A stronger Rand: good and bad news for Zimbabwe

HARARE, – The South African Rand is getting stronger against the United States each day since Cyril Ramaphosa took over from scandal plagued Jacob Zuma as president of South Africa.

And that is good news for Zimbabwe President Emmerson Mnangagwa, according to Renaissance Capital’s chief global economist, Charles Robertson as the country should be one of the biggest beneficiaries of the strong Rand.

Mnangagwa, whose own elevation to the presidency followed long time ruler Robert Mugabe’s forced resignation by the military in November last year.

“The fact that Zimbabwe used the US dollar, and commodity prices fell, was what brought the economy back into crisis by 2016. Zimbabwe’s exports were hit by commodity prices, while everything imported from South Africa got significantly cheaper,” says Robertson in a research note on the southern African nation.

“With commodity prices now doing better, the dollar weaker, and the ZAR appreciating this much – Zimbabwe’s balance of payments should improve.”

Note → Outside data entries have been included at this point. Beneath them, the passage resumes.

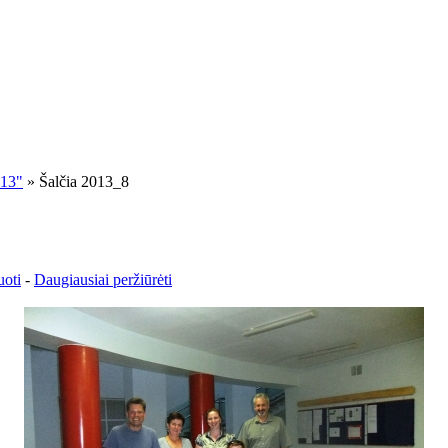
013"
» Šalčia 2013_8
uoti
-
Daugiausiai peržiūrėti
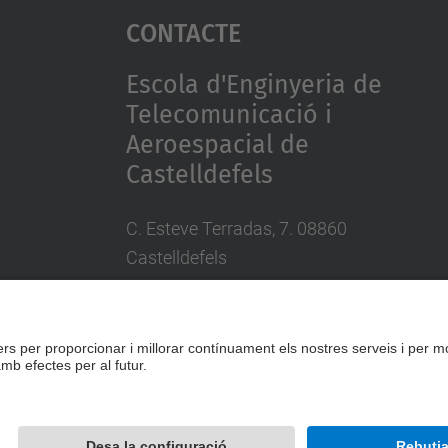
Contacte
Escola d'Enginyeria de
Telecomunicació i
Aeroespacial de
Castelldefels
C. Esteve Terradas, 7. 08860
Castelldefels
Tel.: 93 413 70 00
eetac.web@upc.edu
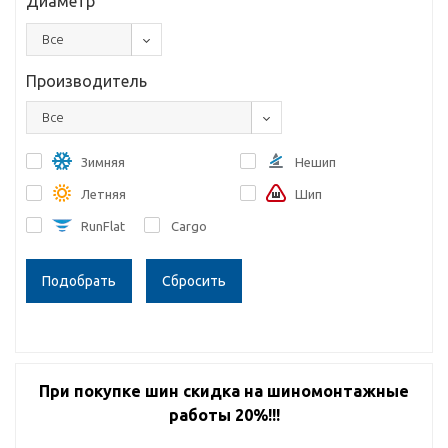
Диаметр
Все
Производитель
Все
Зимняя
Нешип
Летняя
Шип
RunFlat
Cargo
Сбросить
При покупке шин скидка на шиномонтажные
работы 20%!!!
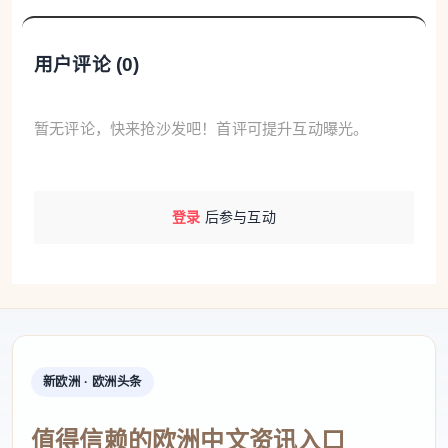
1个受抚养孩子：
28,956欧元
用户评论 (
0
)
2个受抚养孩子：
35,638欧元
3个受抚养孩子：
42,320欧元
暂无评论，快来抢沙发吧！首评可提升互动曝光。
4个受抚养孩子：
49,002欧元
登录
后参与互动
从第5个孩子开始，每增加一个孩子，收入上限增加
6,682欧元
。
对在法国生活的华人家庭来说，最需要注意的是，这
里看的不是当前2026年的工资，而是
2024年的收入
情况
。如果家庭这两年收入有变化，也不能简单按现
新欧洲 · 欧洲头条
在工资判断，最好登录 CAF 账户核对。
值得信赖的欧洲中文资讯入口
如果孩子年龄在
6至15岁
，并且家庭已经是 CAF 或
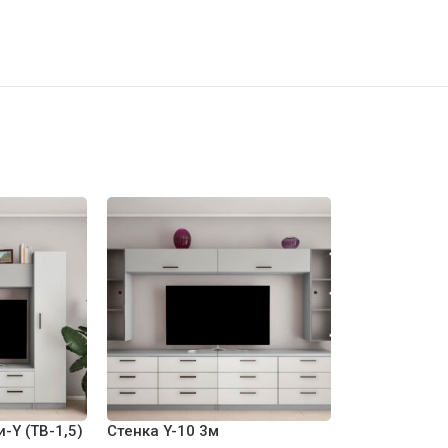
-Y (ТВ-1,5)
Стенка Y-10 3м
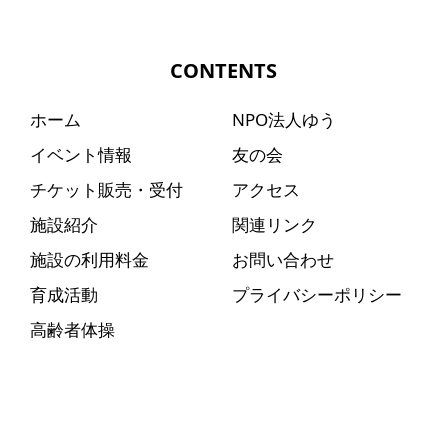
CONTENTS
ホーム
NPO法人ゆう
イベント情報
友の会
チケット販売・受付
アクセス
施設紹介
関連リンク
施設の利用料金
お問い合わせ
育成活動
プライバシーポリシー
高齢者体操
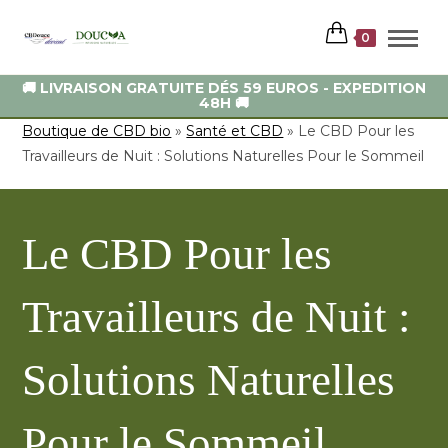
0
🚚 LIVRAISON GRATUITE DÉS 59 EUROS - EXPEDITION
48H 🚚
Boutique de CBD bio
»
Santé et CBD
»
Le CBD Pour les
Travailleurs de Nuit : Solutions Naturelles Pour le Sommeil
Le CBD Pour les
Travailleurs de Nuit :
Solutions Naturelles
Pour le Sommeil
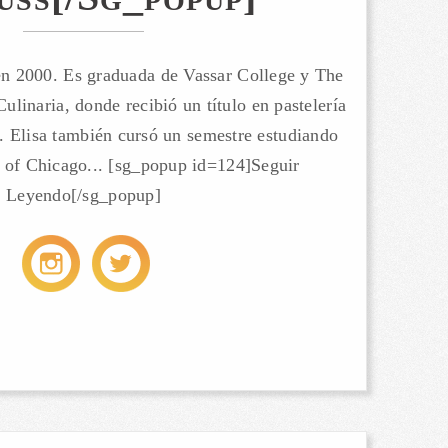
n 2000. Es graduada de Vassar College y The
ulinaria, donde recibió un título en pastelería
ía. Elisa también cursó un semestre estudiando
te of Chicago... [sg_popup id=124]Seguir
Leyendo[/sg_popup]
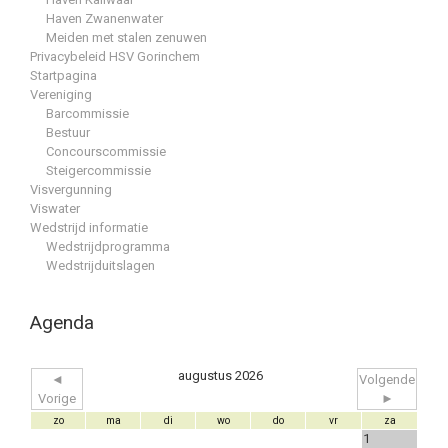
Haven Zwanenwater
Meiden met stalen zenuwen
Privacybeleid HSV Gorinchem
Startpagina
Vereniging
Barcommissie
Bestuur
Concourscommissie
Steigercommissie
Visvergunning
Viswater
Wedstrijd informatie
Wedstrijdprogramma
Wedstrijduitslagen
Agenda
augustus 2026
◄
Volgende
Vorige
►
zo
ma
di
wo
do
vr
za
1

The rand is at a three year high, after rallying since Ramaphosa won the leadership battle for the ruling ANC party in December last year, the prospect of an early departure for Zuma, expectations of quick reforms seen quickening the pace of economic growth.

Rand price movement
Rand price movement

Robertson says the stronger Rand means that South African imports to Zimbabwe will be more expensive. South Africa is Zimbabwe’s largest trade partner and accounts for about 70 percent of imported goods in the southern African country and over 60 percent of its total trade, according to official figures.

Zimbabwe enjoyed a positive trade balance over its neighbour of $98 million in 2016 according to the World Bank’s World Integrated Trade Solution website.

“The current account should get better. Liquidity in Zimbabwe should improve. The gap between the electronic dollar rate and the cash exchange rate in Zimbabwe should narrow,” says Robertson.

The Rand strength would be bad for stock market prices, which local companies and investors have used to hedge against the gap between the notional value of dollars in Zimbabwe’s bank accounts, and real US dollars.

Former president Robert Mugabe introduced a surrogate bond note currency in 2016 to arrest a crippling bank note shortage. The notes officially trade at par with the US dollar but attract a premium of 25 percent on the black market for cash and up to 50 percent for bank transfers.

However, leading economist Professor Tony Hawkins says the stronger Rand means higher commodity prices for the imports-reliant Zimbabwe.

“Essentially the strong South African Rand means prices of imports from South Africa will become expensive. Importers will have to pay fuel costs in Rand and buying Rand on the black market means paying more US dollars. It can only be beneficial if we were exporting to South Africa,” said Prof Hawkins.